La plupart des patients ont honte de cette perte de capacité
Une des raisons du succès ? La psychologue ne sous-estime pas l’impact du handicap cognitif. Sur l’estime de soi-même, sur l’angoisse du retour à l’emploi… « La plupart des patients ont honte de cette perte de capacité. L’autre jour, une dame me racontait qu’elle était sortie en larmes du supermarché. Elle voulait acheter une bouilloire. Arrivée devant le vendeur, elle ne trouvait plus ses mots : elle a dû expliquer qu’elle voulait un « truc » pour faire chauffer de l’eau… Elle s’est sentie effroyablement diminuée ».
Pour travailler sur la mémoire et l’estime de soi, Véronique Gérat-muller choisit l’humour et désamorce les situations angoissantes. « Bon, mesdames, ça ne va pas être simple mais dites-vous que c’est comme faire du vélo. Avant vous pouviez gravir les côtes, faire dix choses à la fois, travailler, lire, vous occuper des enfants. Là, vous n’avez plus les jambes pour avaler autant de côtes à la suite. Mais vous savez toujours faire du vélo et pour vous aider on va apprendre à se servir d’un dérailleur ! ». Le « dérailleur », ce sont les stratégies mises en place durant l’atelier pour que chacune ne se sente pas « larguée » dans sa vie quotidienne.

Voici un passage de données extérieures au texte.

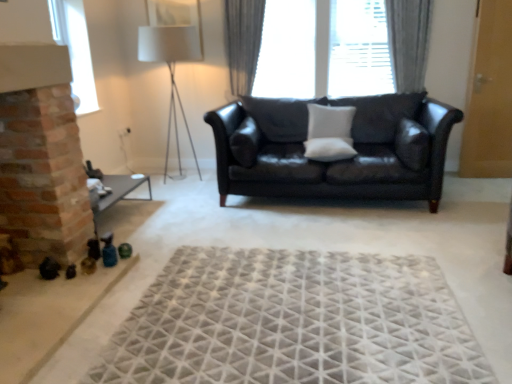 Question: In terms of size, does white fabric lampshade at upper center appear bigger or smaller than white matte pillow at center, the 1th pillow in the left-to-right sequence?

Choices:
 (A) small
 (B) big

Answer: (B)

Question: From their relative heights in the image, would you say white fabric lampshade at upper center is taller or shorter than white matte pillow at center, the 1th pillow in the left-to-right sequence?

Choices:
 (A) tall
 (B) short

Answer: (A)

Question: Based on their relative distances, which object is farther from the gray fabric curtain at upper center, the first curtain positioned from the left?

Choices:
 (A) white matte pillow at center, arranged as the third pillow when viewed from the right
 (B) transparent glass window at center, which is the 1th window from back to front
 (C) white matte pillow at center, positioned as the second pillow in right-to-left order
 (D) shiny black leather couch at center
 (E) gray fabric curtain at upper center, arranged as the 1th curtain when viewed from the right

Answer: (E)

Question: Which of these objects is positioned closest to the gray fabric curtain at upper center, the first curtain positioned from the left?

Choices:
 (A) white matte pillow at center, positioned as the second pillow in right-to-left order
 (B) white matte pillow at center, the 1th pillow in the left-to-right sequence
 (C) transparent glass window at center, marked as the second window in a left-to-right arrangement
 (D) shiny black leather couch at center
 (E) white fabric lampshade at upper center

Answer: (C) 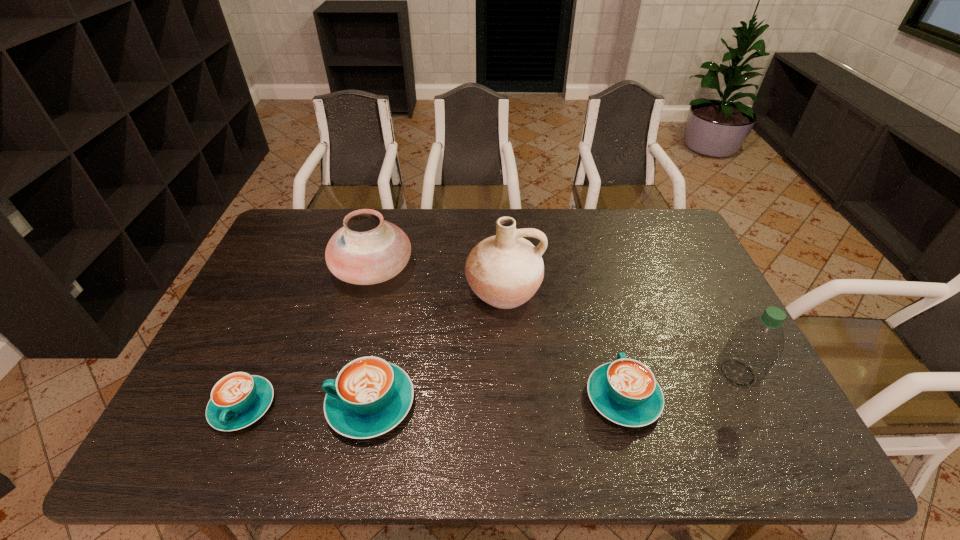 Find the location of a particular element. This screenshot has height=540, width=960. vacant area between the leftmost cappuccino and the water bottle is located at coordinates (491, 389).

This screenshot has height=540, width=960. In order to click on vacant area that lies between the second cappuccino from right to left and the water bottle in this screenshot , I will do `click(554, 388)`.

Locate an element on the screen. The width and height of the screenshot is (960, 540). free space that is in between the rightmost cappuccino and the rightmost object is located at coordinates (681, 385).

Locate an element on the screen. The height and width of the screenshot is (540, 960). free space that is in between the third object from right to left and the left pottery is located at coordinates (438, 280).

The height and width of the screenshot is (540, 960). What are the coordinates of `free area in between the rightmost object and the second shortest object` in the screenshot? It's located at (681, 385).

You are a GUI agent. You are given a task and a screenshot of the screen. Output one action in this format:
    pyautogui.click(x=<x>, y=<y>)
    Task: Click on the free spot between the second cappuccino from left to right and the rightmost object
    
    Given the screenshot: What is the action you would take?
    pyautogui.click(x=554, y=388)

Locate an element on the screen. vacant space that's between the leftmost object and the right pottery is located at coordinates (373, 348).

At what (x,y) coordinates should I click in order to perform the action: click on vacant area between the second tallest cappuccino and the rightmost object. Please return your answer as a coordinate pair (x, y). This screenshot has height=540, width=960. Looking at the image, I should click on (681, 385).

Locate an element on the screen. The width and height of the screenshot is (960, 540). empty location between the shortest cappuccino and the right pottery is located at coordinates (373, 348).

At what (x,y) coordinates should I click in order to perform the action: click on free space between the fourth object from left to right and the shortest cappuccino. Please return your answer as a coordinate pair (x, y). The width and height of the screenshot is (960, 540). Looking at the image, I should click on (373, 348). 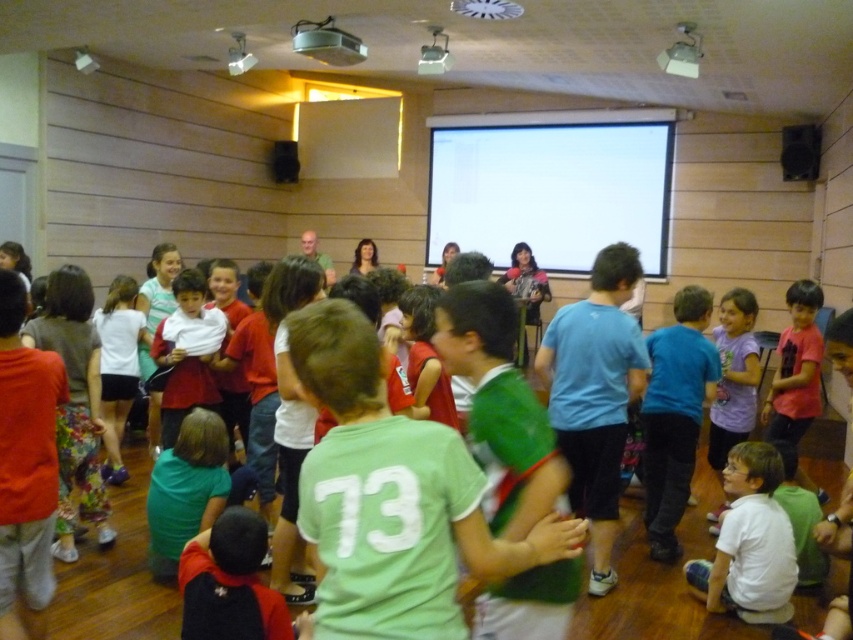 Question: Does green jersey at center come in front of matte green shirt at center?

Choices:
 (A) yes
 (B) no

Answer: (A)

Question: Is white cotton shirt at lower left positioned before matte red shirt at center?

Choices:
 (A) yes
 (B) no

Answer: (B)

Question: Among these points, which one is nearest to the camera?

Choices:
 (A) (334, 44)
 (B) (364, 253)
 (C) (120, 388)

Answer: (C)

Question: Which of the following is the farthest from the observer?

Choices:
 (A) white cotton shirt at lower left
 (B) metallic projector at upper center
 (C) matte green shirt at center

Answer: (C)

Question: Is matte red shirt at center bigger than metallic projector at upper center?

Choices:
 (A) no
 (B) yes

Answer: (B)

Question: Which point is farther to the camera?

Choices:
 (A) blue cotton shirt at center
 (B) green jersey at center
 (C) purple matte shirt at lower right

Answer: (C) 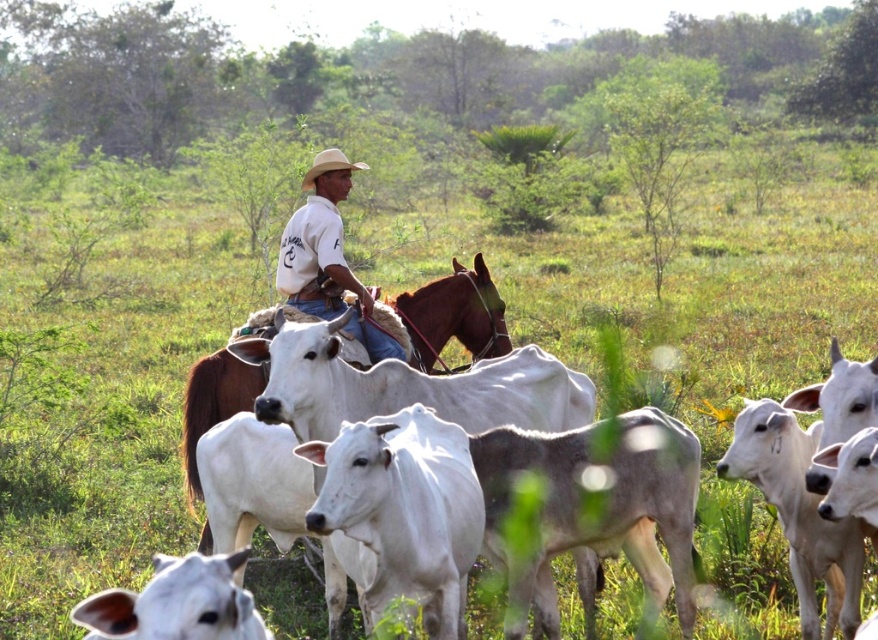 You are a photographer trying to capture the man in the scene. You notice the white cotton shirt at center and the light brown straw cowboy hat at center. Which object should you focus on to ensure the man is fully visible in your photo?

The white cotton shirt at center is in front of the light brown straw cowboy hat at center, so focusing on the white cotton shirt at center will ensure the man is fully visible.

Consider the image. You are a photographer trying to capture the scene of the man herding cattle. You notice the brown leather horse at center and the light brown straw cowboy hat at center. Which object is wider in the image?

The light brown straw cowboy hat at center is wider than the brown leather horse at center in the image. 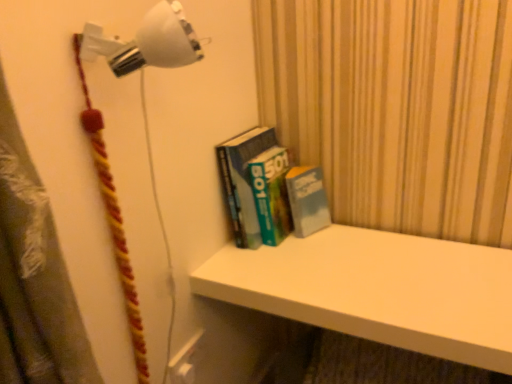 Find the location of a particular element. The width and height of the screenshot is (512, 384). vacant area on top of white matte shelf at upper center (from a real-world perspective) is located at coordinates (373, 273). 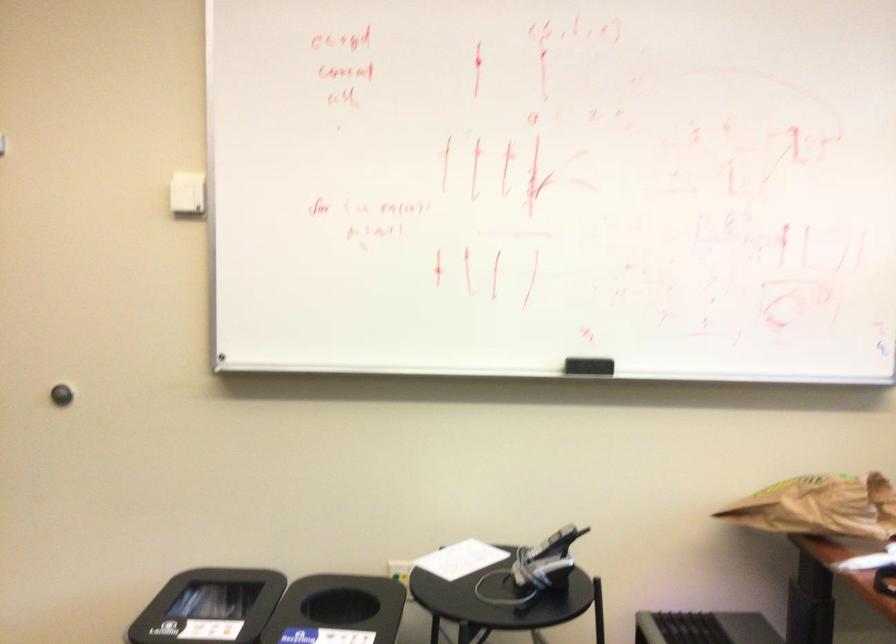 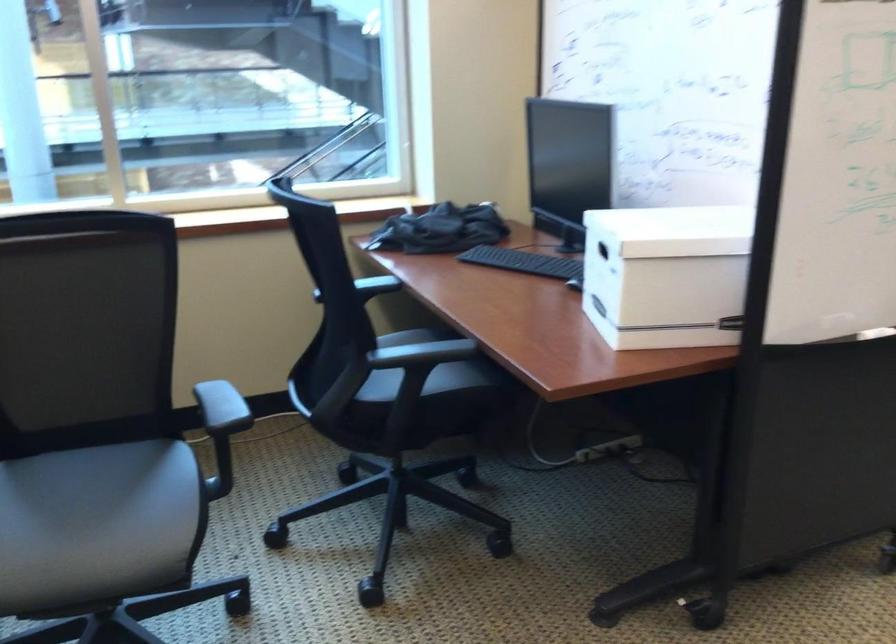 Based on the continuous images, in which direction is the camera rotating?

The camera's rotation is toward right-down. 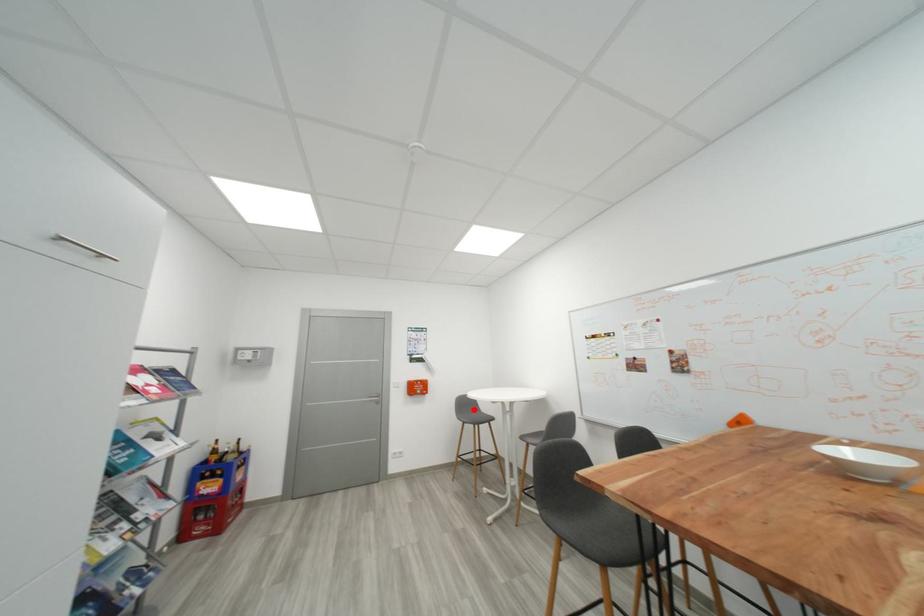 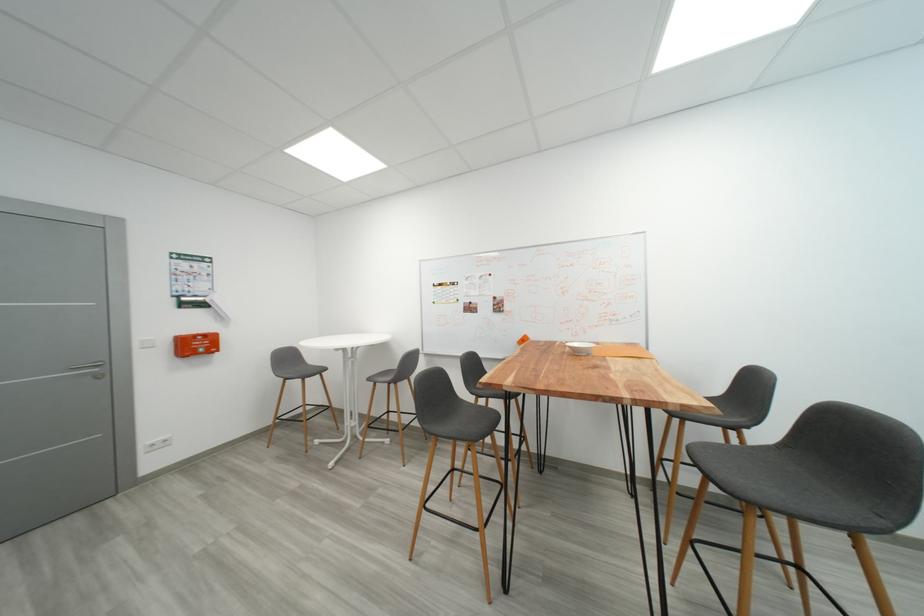 Question: I am providing you with two images of the same scene from different viewpoints. Image1 has a red point marked. In image2, the corresponding 3D location appears at what relative position? Reply with the corresponding letter.

Choices:
 (A) Closer
 (B) Farther

Answer: (A) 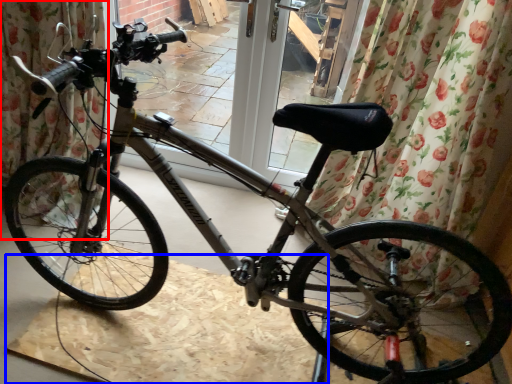 Question: Which object is closer to the camera taking this photo, curtain (highlighted by a red box) or cardboard (highlighted by a blue box)?

Choices:
 (A) curtain
 (B) cardboard

Answer: (B)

Après un tour de table inaugural où chacune exprime ses difficultés ou ses progrès, le premier exercice débute : une suite de dessins où il faut repérer les erreurs. Immédiatement, le silence se fait et la concentration est maximale. Bruit du stylo sur le papier. On sent que l’enjeu est important pour chacune de ces femmes. L’une se sent « ralentie » par ses métastases au cerveau et a envie de se prouver qu’elle peut « suivre ». Une autre va retourner au travail dans quelques semaines et ne veut pas « être à la traine des collègues ». Une troisième s’imaginait qu’elle « n’y arriverait jamais », mais pour cette vingt-cinquième séance se rend compte des progrès « énormes » qu’elle a réalisés…
Correction immédiate puis nouvel exercice. La rapidité à laquelle se succèdent les «épreuves » fait aussi partie de l’atelier. Il faut que les candidates parviennent à enchainer des tâches faisant appel à des zones différentes du cerveau. « Comptez, dans la liste de mots que je vais vous énoncer, le nombre d’oiseaux dont le nom contient la lettre i : armoire, bécasse, portail, tasse, raison, moineau, cheminée, synthétique, message, pizza, merle, pie, morue, vélo, coucou… ». L’inventaire à la Prévert continue durant plusieurs minutes. L’une ou l’autre respire profondément, comme durant un effort physique intense. A la fin de l’exercice, la psychologue laisse un petit moment de détente, chacune se sert des Tagadas ou commente sa stratégie de mémorisation.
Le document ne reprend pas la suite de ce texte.